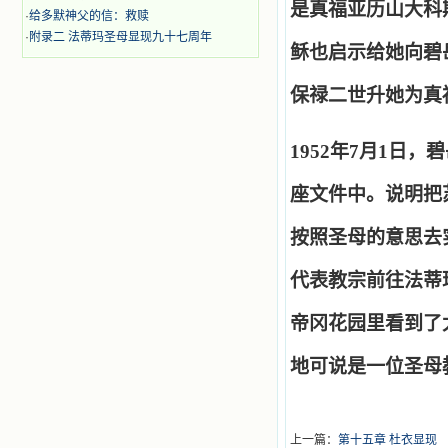
是真福亚历山大科斯
·
给多默神父的信：救赎
·
附录二 法蒂玛圣母显现九十七周年
稣也启示给她向碧岳
保禄二世升她为真
1952
年7月1日，
座文件中。说明把
按照圣母的意思去实
代表教宗前往法蒂
帝冈花园里看到了太
地可说是一位圣母
上一篇：
第十五章 杜衣显现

__________

Set down the material exactly, every line of it, except for the pictures.

### [Result below]
是真福亚历山大科斯
·
给多默神父的信：救赎
·
附录二 法蒂玛圣母显现九十七周年
稣也启示给她向碧岳
保禄二世升她为真
1952
年7月1日，
座文件中。说明把
按照圣母的意思去实
代表教宗前往法蒂
帝冈花园里看到了太
地可说是一位圣母
上一篇：
第十五章 杜衣显现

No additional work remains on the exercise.